Quando volta ao balcão encontra dona Verônica.

_ Bom dia Seu Belarmindo, o senhor tem batata.

_ É o forte da casa, dona Verônica.

_ Eu vou querer um quilo.

_ Pois não._ E foi Seu Belarmindo até o final da loja.

_ Aqui está freguesa.

_ Pensando bem, eu vou levar mais meio quilo, Seu Belarmindo.

_ A senhora é quem manda. _ mais trinta metros pra ir, trinta pra voltar.

_ Aqui estão senhora, somente as batatas?

_ São sim, hoje me deu vontade louca de comer batata frita, muito obrigada, Seu Belarmindo._ Pagou e se foi.

_ Seu Belarmindo ia senta-se para descansar um pouco, quando chega mais um cliente, Antunes,o guarda noturno. _ Seu Belarmindo, dois quilos de batatas por favor. Logo após chega, João Gordo. _ Seu Belarmindo, um quilo de batatas. Depois vem D. Anália, Seu Pedro padeiro, Zé da Égua, Mario Cebola todos queriam batatas, trinta metros pra ir, trinta pra voltar, as três irmãs língua de trapo, um quilo pra cada, Padre Gabriel, esse levou quarenta quilos, ele coordenava o orfanato da cidade, o que demandou quatro viagens, Antônio do táxi, Zé da Zira, e tome batatas.

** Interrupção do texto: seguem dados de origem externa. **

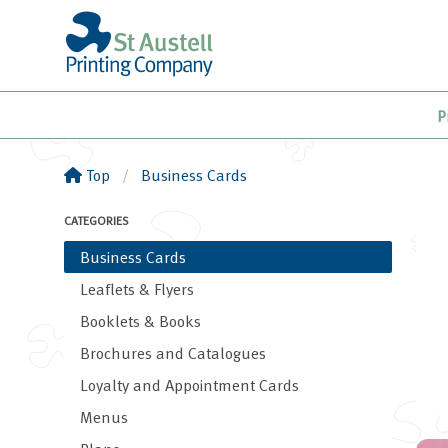
P
Top
Business Cards
CATEGORIES
Business Cards
Leaflets & Flyers
Booklets & Books
Brochures and Catalogues
Loyalty and Appointment Cards
Menus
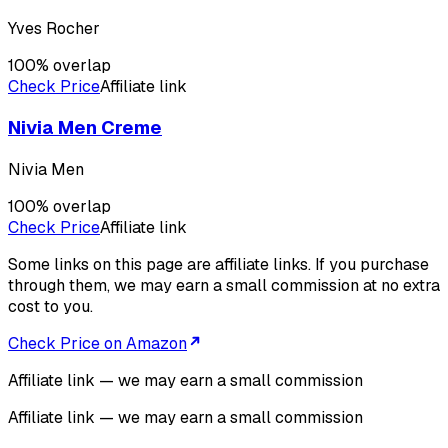
Yves Rocher
100
% overlap
Check Price
Affiliate link
Nivia Men Creme
Nivia Men
100
% overlap
Check Price
Affiliate link
Some links on this page are affiliate links. If you purchase
through them, we may earn a small commission at no extra
cost to you.
Check Price on Amazon
Affiliate link — we may earn a small commission
Affiliate link — we may earn a small commission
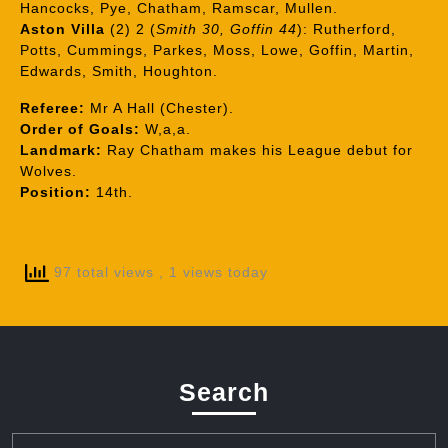
Hancocks, Pye, Chatham, Ramscar, Mullen.
Aston Villa
(2) 2 (
Smith 30, Goffin 44
): Rutherford,
Potts, Cummings, Parkes, Moss, Lowe, Goffin, Martin,
Edwards, Smith, Houghton.
Referee:
Mr A Hall (Chester).
Order of Goals:
W,a,a.
Landmark:
Ray Chatham makes his League debut for
Wolves.
Position:
14th.
97 total views
, 1 views today
Search
Search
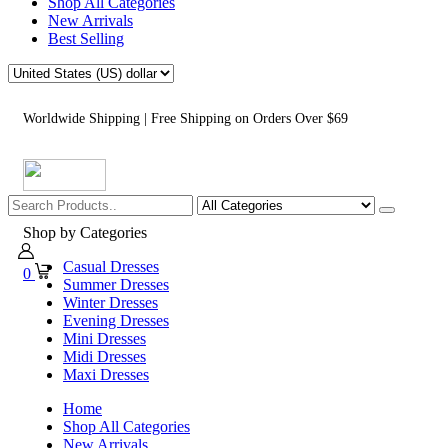
Shop All Categories
New Arrivals
Best Selling
Worldwide Shipping | Free Shipping on Orders Over $69
Shop by Categories
Casual Dresses
0
Summer Dresses
Winter Dresses
Evening Dresses
Mini Dresses
Midi Dresses
Maxi Dresses
Home
Shop All Categories
New Arrivals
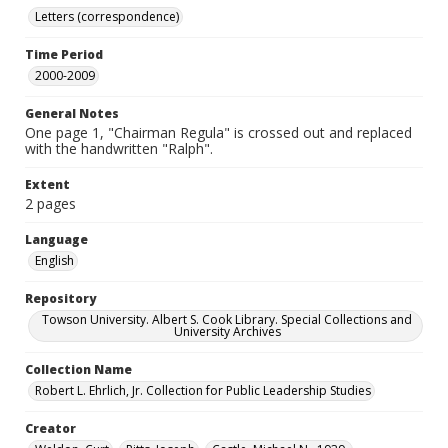
Letters (correspondence)
Time Period
2000-2009
General Notes
One page 1, "Chairman Regula" is crossed out and replaced
with the handwritten "Ralph".
Extent
2 pages
Language
English
Repository
Towson University. Albert S. Cook Library. Special Collections and
University Archives
Collection Name
Robert L. Ehrlich, Jr. Collection for Public Leadership Studies
Creator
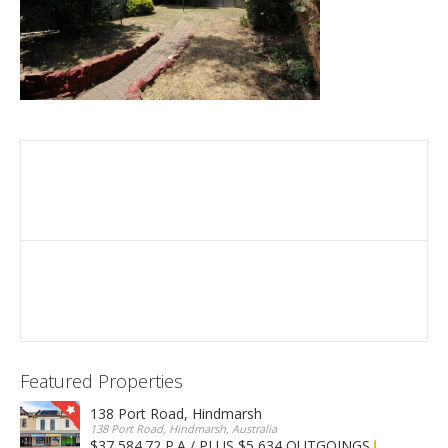
Featured Properties
138 Port Road, Hindmarsh
138 Port Road, Hindmarsh, Australia
$37,584.72 P.A / PLUS $5,634 OUTGOINGS
FOR LEASE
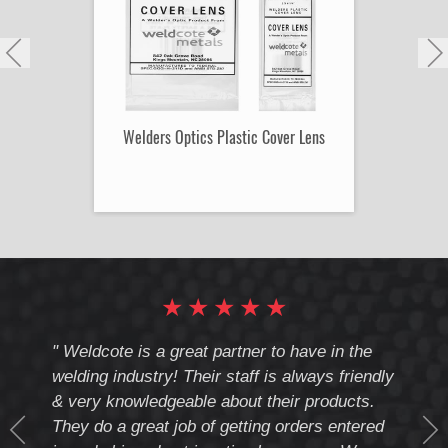
Welders Optics Plastic Cover Lens
★
★
★
★
★
cote
" Weldcote is a great partner to have in the
" Wel
th
welding industry! Their staff is always friendly
Weld
& very knowledgeable about their products.
notc
They do a great job of getting orders entered
beyo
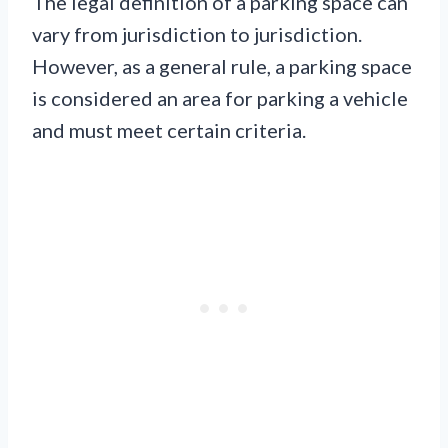
The legal definition of a parking space can
vary from jurisdiction to jurisdiction.
However, as a general rule, a parking space
is considered an area for parking a vehicle
and must meet certain criteria.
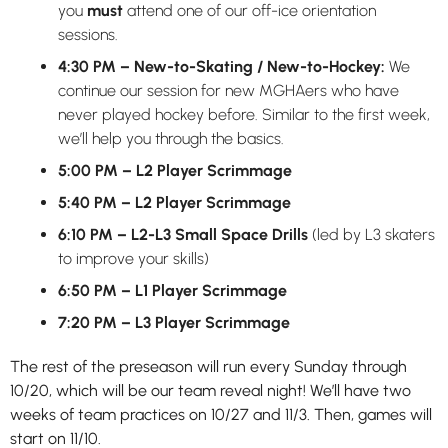
you
must
attend one of our off-ice orientation
sessions.
4:30 PM – New-to-Skating / New-to-Hockey:
We
continue our session for new MGHAers who have
never played hockey before. Similar to the first week,
we’ll help you through the basics.
5:00 PM
– L2 Player Scrimmage
5:40 PM – L2 Player Scrimmage
6:10 PM – L2-L3 Small Space Drills
(led by L3 skaters
to improve your skills)
6:50 PM – L1 Player Scrimmage
7:20 PM – L3 Player Scrimmage
The rest of the preseason will run every Sunday through
10/20, which will be our team reveal night! We’ll have two
weeks of team practices on 10/27 and 11/3. Then, games will
start on 11/10.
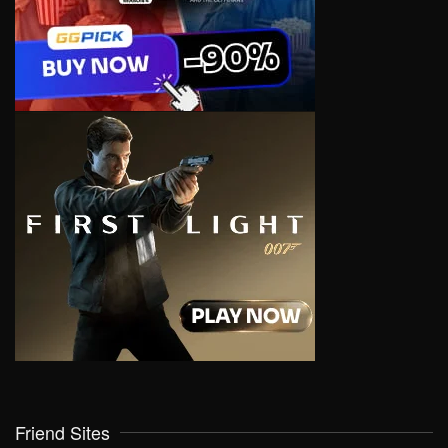
Friend Sites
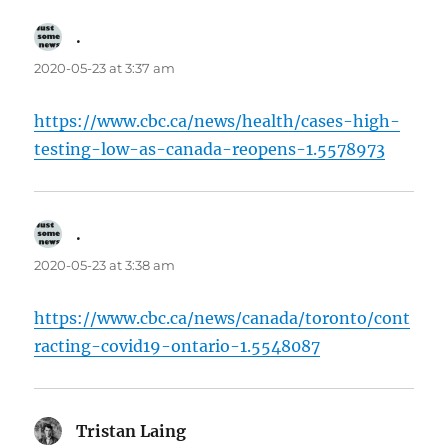
.
says:
2020-05-23 at 3:37 am
https://www.cbc.ca/news/health/cases-high-
testing-low-as-canada-reopens-1.5578973
.
says:
2020-05-23 at 3:38 am
https://www.cbc.ca/news/canada/toronto/cont
racting-covid19-ontario-1.5548087
Tristan Laing
says:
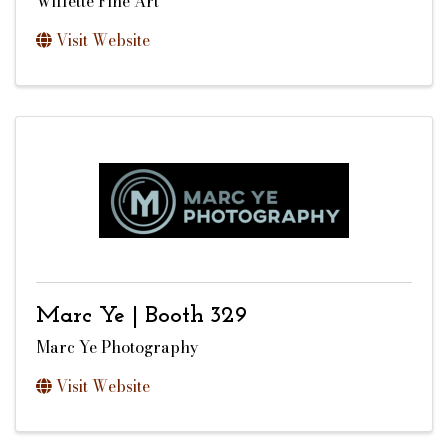
Willette Fine Art
Visit Website
Marc Ye | Booth 329
Marc Ye Photography
Visit Website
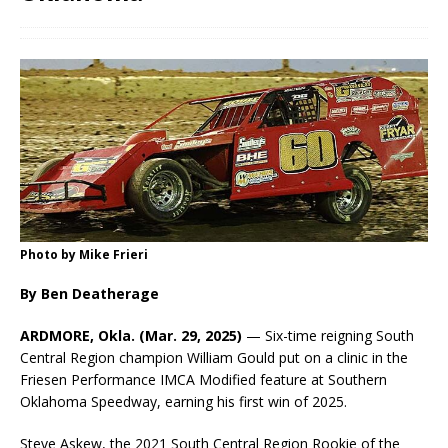
Photo by Mike Frieri
By Ben Deatherage
ARDMORE, Okla. (Mar. 29, 2025)
— Six-time reigning South
Central Region champion William Gould put on a clinic in the
Friesen Performance IMCA Modified feature at Southern
Oklahoma Speedway, earning his first win of 2025.
Steve Askew, the 2021 South Central Region Rookie of the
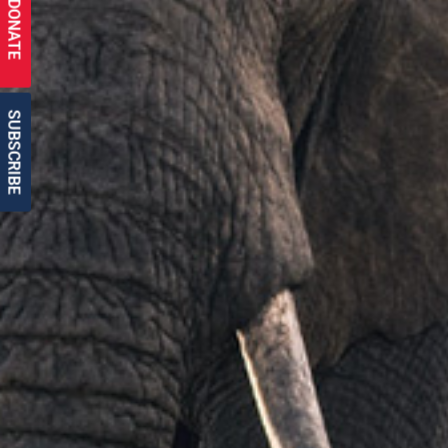
DONATE
SUBSCRIBE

Até que chegou André Sapato Novo acompanhado de Antônio Cachaça.

_ Seu Belarmindo, um quilo de batatas, por favor. _ Pediu André.

_ E você, não vai querer um quilo de batata também, vai? ¬_ Perguntou Seu Belarmindo a Antônio Cachaça, que na verdade só bebia conhaque. É certo que o autor do apelido percebeu adicionar cachaça ao nome de Antônio, humilhava mais do que conhaque, que é bebida de origem estrangeira. Por isso Antônio sempre relutou em aceitar o apelido, não tendo nenhuma cerimônia para xingar a mãe de quem se atrevesse a se referir a ele pela maldita alcunha, sem perceber que a relutância é o catalisador dos apelidos.

_ Não Seu Belarmindo, eu não vou querer um quilo de batatas não. _Respondeu Antônio Cachaça _ Seu Belarmindo foi até o fundo da loja, mais sessenta metros, trazendo um quilo e meio de batatas para André, que pagou despediu e se foi.

Seu Belarmindo se volta para Antônio Cachaça e pergunta:

_ E você Antônio, o que manda?

_ Eu quero duzentos e cinqüenta gramas de batatas.

A polícia chegou vinte minutos após o ocorrido, Antônio Cachaça caído do lado de fora do comércio, Seu Berlarmindo do lado de dentro. Por testemunha somente Zé do Remédio, o farmacêutico, estabelecido próximo a Seu Belarmindo.

_ Olha Seu delegado quando eu ouvi o primeiro disparo, olhei em direção ao comercio de seu Belarmindo, ele apontava a arma para o Antônio Cachaça, ainda deu mais dois tiros no coitado e depois atirou contra a própria cabeça.

_ Mas ele não falou nada? _ Perguntou o delegado.

_ Falou sim. _ Respondeu Zé do Remédio. _ Eu não sei por que, mais antes de se suicidar, olhou pro Antônio caído no chão e falou bem alto: _ “Vai comprar batatas no inferno”.